Ms. Gabel will start her new position at Pitt in July. She will be the first woman to lead the university in its more than 200-year history.

Ms. Gabel has worked for years at universities across the country. She started her college teaching career in 1996 after receiving a bachelor’s degree from Haverford College in Delaware County and a law degree from the University of Georgia.

She quickly worked her way up, serving as executive vice president and provost at the University of South Carolina and as the University of Missouri’s dean of the Robert J. Trulaske, Sr. College of Business before joining the University of Minnesota, where she oversaw the completion of a 10-year, $4 billion capital campaign that exceeded its goal by 10%, according to a news release from Pitt.

The University of Minnesota during her tenure developed its first comprehensive systemwide strategic plan that resulted in record-setting graduation rates and annual research expenditures. Throughout that decadelong campaign she built partnerships such as the NXT GEN MED program between the university, Mayo Clinic and Google.

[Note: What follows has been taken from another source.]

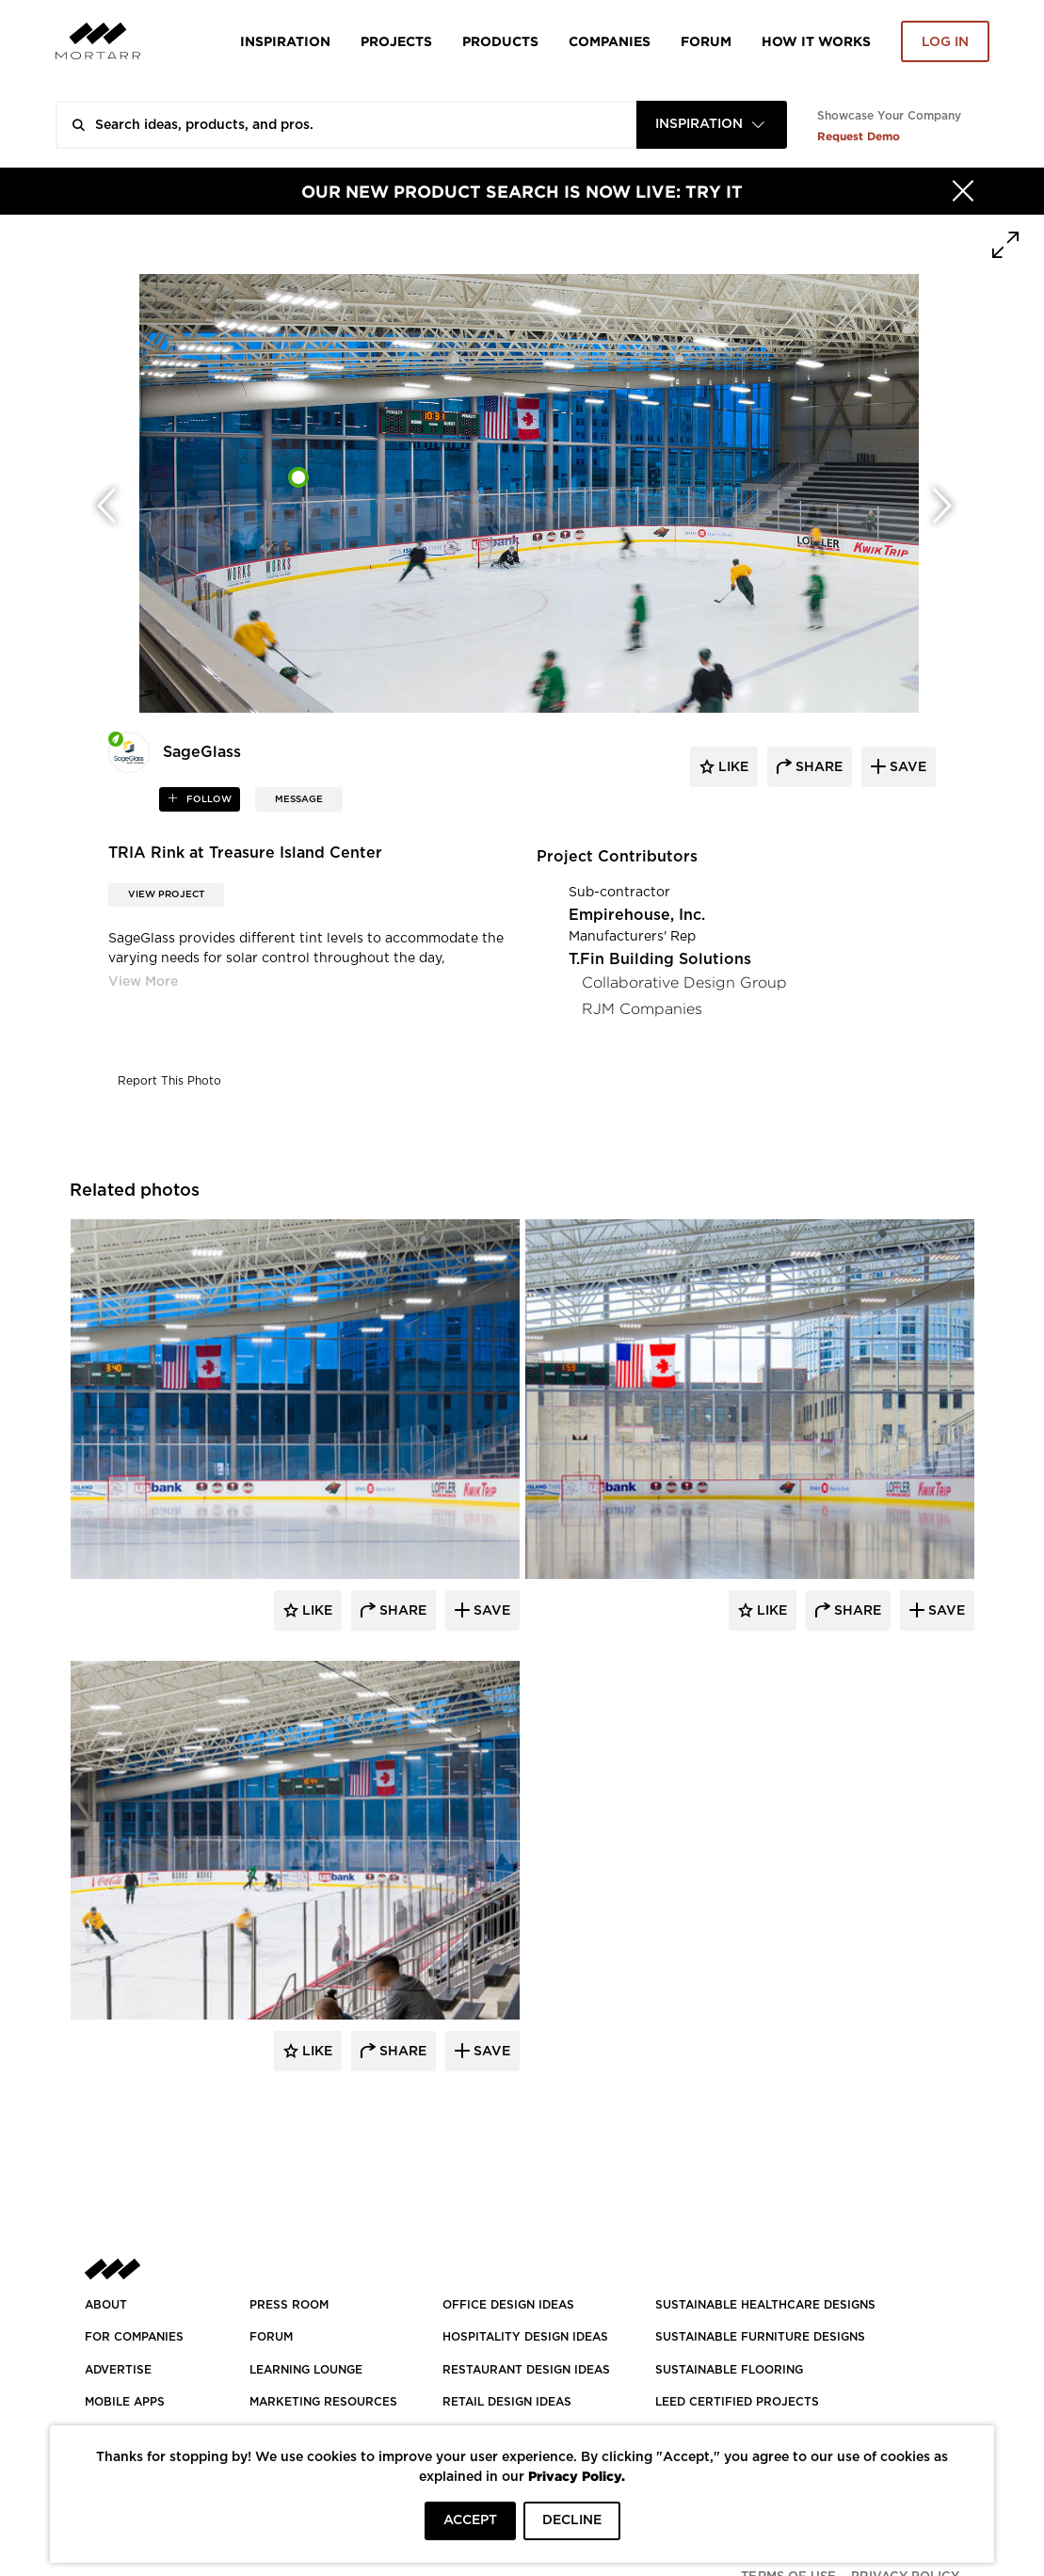 This screenshot has width=1044, height=2576. Describe the element at coordinates (760, 2337) in the screenshot. I see `SUSTAINABLE FURNITURE DESIGNS` at that location.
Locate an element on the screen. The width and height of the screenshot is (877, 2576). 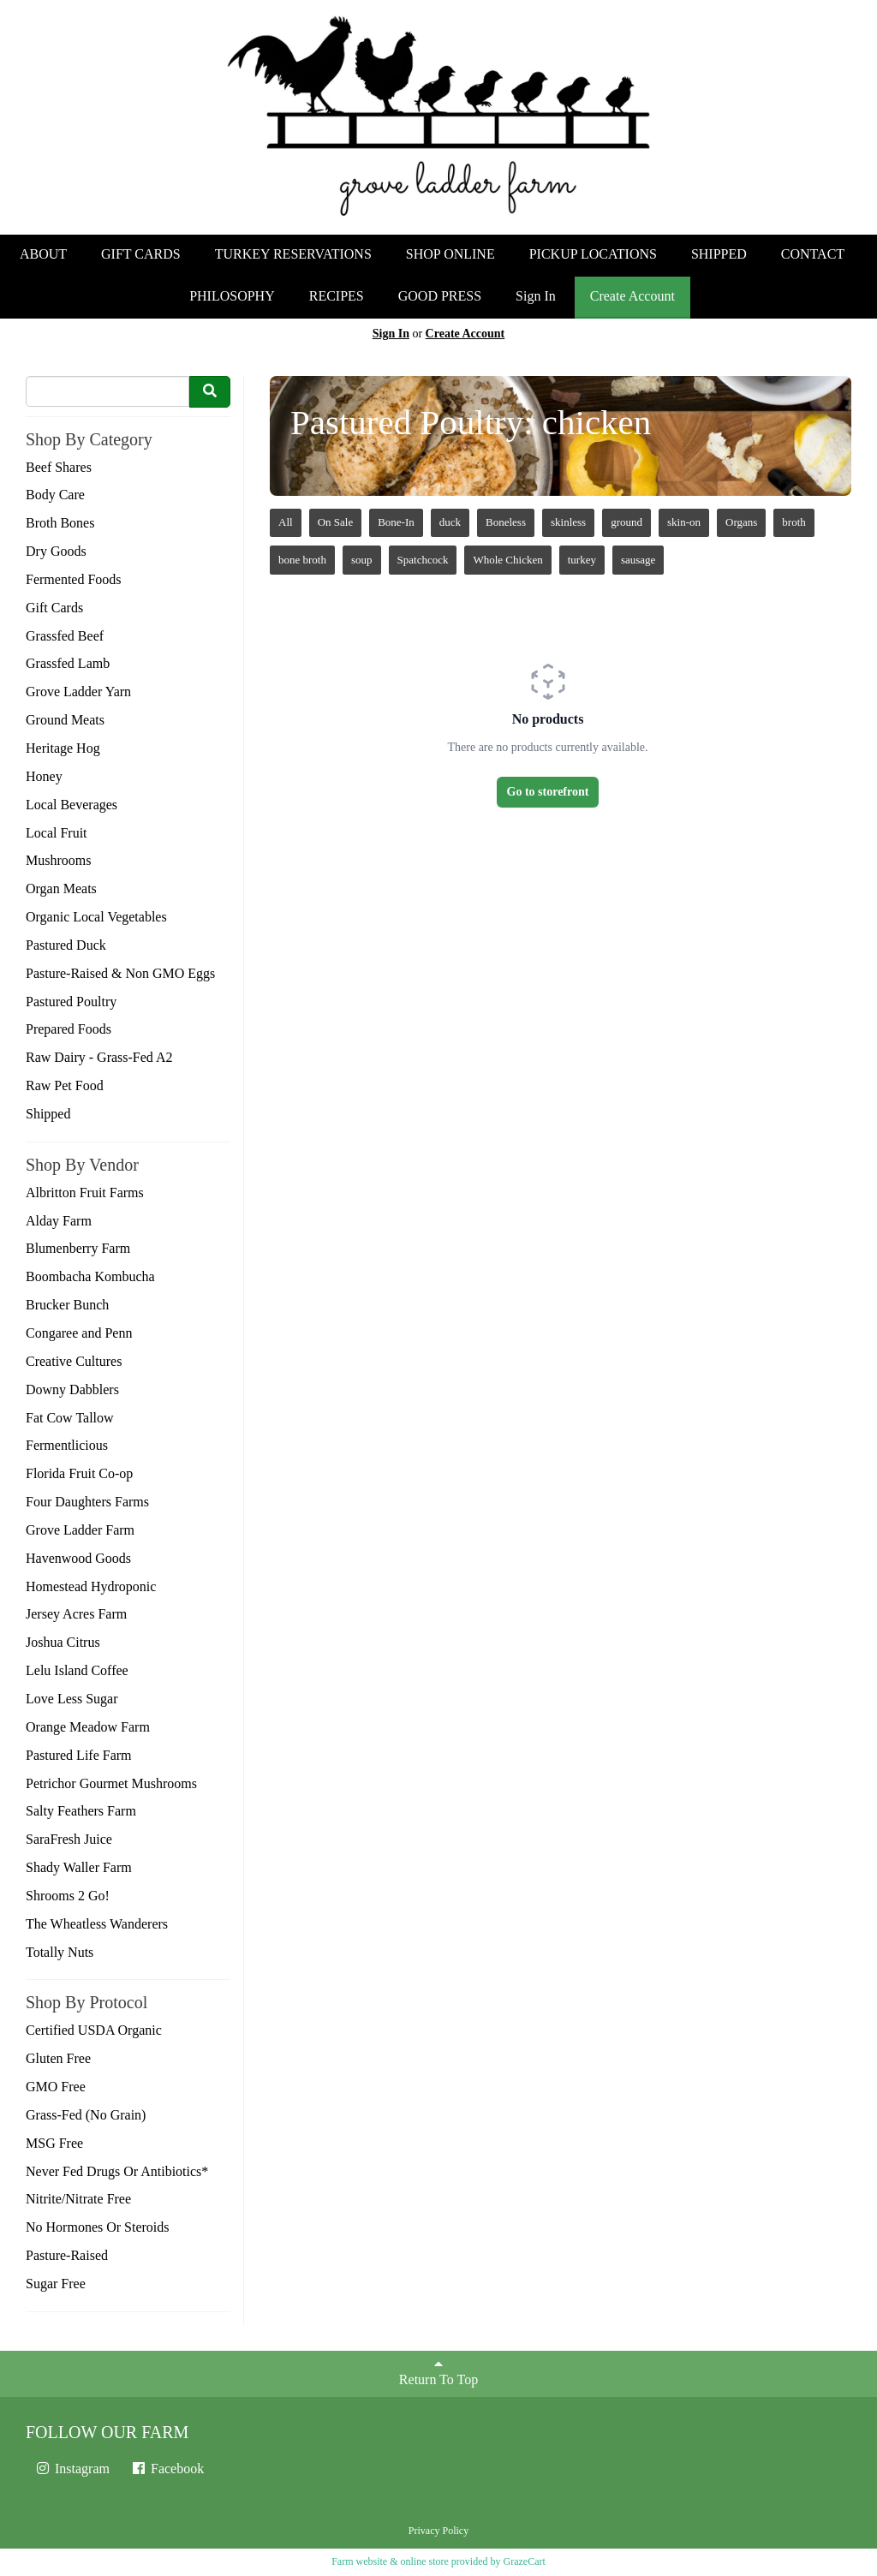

In addition to her base salary, Ms. Gabel will also receive five annual $200,000 deferred retention incentive payments and she will be eligible for $100,000 retention payments on the third, fourth and fifth anniversaries of her start date as long as she does not voluntarily resign or is dismissed from her position prior to June 30, 2029, according to a resolution from the university’s compensation committee.

She will also be entitled to $5,000 in reimbursement for any tax complications that may arise because of her transition between universities.

Additional incentives may be laid out in the contract, Ms. Wilde said. The contract is not available to the public.

Ms. Wilde attributed salary increases to high-level attorneys helping president-elects secure their contracts. Additionally, “if you find a president you think is going to be great and you know that person is being sought after, you want to make sure you get that president no matter what,” Ms. Wilde said.

When discussing Ms. Gabel’s salary Monday, Pitt board Chair Doug Browning said to attract a good leader, trustees knew they needed to offer “significantly higher” than what Mr. Gallagher was earning. Mr. Gallagher’s salary fell below the 50% level of university leaders in the Association of American Universities, according to Mr. Browning.

“In some ways this is the new normal when we look around,” Ms. Wilde said. “Once you have one person getting that amount, other presidents are very aware of what their colleagues are making. … We’re just seeing those numbers go up.”

Despite spending almost four years at the University of Minnesota, Ms. Gabel’s tenure was not without controversy. She came under fire over her role on a financial company board from which she recently resigned, as well as for her compensation package.

In December 2021, Ms. Gabel’s salary increased from $650,000 to $660,000. With another raise, her base salary was expected to grow to $706,000 this year. With increases to her supplemental retirement contribution, a performance bonus and other allowances, her compensation totaled about $1 million this year, according to the Star Tribune.

Students, staff and faculty criticized the timing of her pay bump because it came shortly after employees were furloughed, tuition was hiked 1.5% and three men’s sports programs were cut, the newspaper reported.

While several board members defended Ms. Gabel’s raise at the time, University of Minnesota students on Monday largely applauded her move to Pittsburgh.

In an interview with the Star Tribune, Dylan Young, president of the Morris Campus student Association said some students struggling to pay for groceries became frustrated over Ms. Gabel’s raise and her position on the Securian Financial board, which paid $130,000 in annual compensation.

“I don’t want to absolve her of her mistakes and missteps,” Mr. Young told the newspaper. “And to tell you the truth, maybe it’s a pessimistic view, but I’m not sure if any other college president is going to do any better.”